8 years ago he was calling DPRK red fascist authoritarians. Maybe he has improved since then, many of us have, but don't pretend he's been reasonable or consistent. That's revisionist history, he still hosts this article on his website despite 'wrestling control from the rightist friends' or whatever bullshit made up about palace intrigue at the petty bourgeois revisionist substack. He's a chauvinist and social fascist. None of these people are principled communists, they are social democrat 'left libertarian' lesser-evil chomskyites. He's tailing Dengism because anybody with eyes can see China is better than the USA, it's becoming irrefutable. He's an opportunist tailing a revisionist lmao.

[-] MarxMadness@hexbear.net 5 points 39 minutes ago

He's a chauvinist and social fascist.

If we want it to mean anything, we have to stop using "social fascist" so loosely. It means someone who supports social-ish policies in the imperial core while supporting fascism in the periphery. Whatever else you think of the guy, he isn't that:

He's far from Parenti when discussing the merits of AES states, but he's also far from supporting basically any part of U.S. foreign policy.

[-] InevitableSwing@hexbear.net 27 points 4 hours ago

The entire US is also basically at zero for HSR.

High-speed rail in the United States

The New York Times and Al Jazeera [do] not consider the United States to have any high-speed rail.

There are a few snippets on the page that are like this.

Amtrak's Acela, operating between Washington, DC and Boston, MA, is North America's fastest high-speed rail service, reaching 150–160 mph (240–260 km/h) on a total of 50 miles (80 km) of track along the Northeast Corridor. Between Washington, DC and New York City, the Acela operates at an average speed of 82 mph (132 km/h).
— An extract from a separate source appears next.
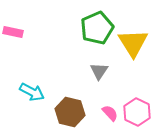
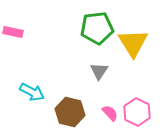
green pentagon: rotated 16 degrees clockwise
NextGen Acela reaches top speeds of 160 mph (255 km/h) on 35 miles (56 km) of its 457-mile (735 km) route.

[-] PKMKII@hexbear.net 9 points 1 hour ago

By comparison, the Shinkansen has a regular operating speed of 200 mph/322 kmh

[-] InevitableSwing@hexbear.net 8 points 1 hour ago

And it's more than 60 years old.

The first line, the Tōkaidō Shinkansen, opened shortly before the 1964 Tokyo Summer Olympics, the 552.6-kilometre (343.4 mi) route connects Tōkyō, Yokohama, Nagoya, and Ōsaka, the four largest cities in Japan.

https://en.wikipedia.org/wiki/Shinkansen

I'd love to know typical 1960s and 1970s and 1980s predictions about when the US would have ~500 km of HSR. Could the US will get there by '64? 2164 I mean. I think I'm being way too optimistic for Hexbear.

[-] regul@hexbear.net 17 points 3 hours ago

Morocco has more HSR than the entire US. It took them 6 years to build 220 miles of track (2012-2018). CA HSR construction began in 2015 and not a single sleeper has been laid, to say nothing of track.

[-] InevitableSwing@hexbear.net 7 points 1 hour ago* (last edited 1 hour ago)

If California were to exist billions of years from now - when the sun goes ~~nova~~ red giant - the democrats will say they have a "proposal to start work to make high-speed rail a reality". But not quite yet. First - they need to form a committee to...

Ninja edit. Oops.

[-] WhoIzDisIz@lemmy.today 13 points 3 hours ago

Guess who benefits most from that particular stretch of actual speed? The ~~professional liars~~ politicians in Washington, to no surprise.

[-] Collatz_problem@hexbear.net 5 points 1 hour ago

That's because politicians prefer lines of coke to lines of speed.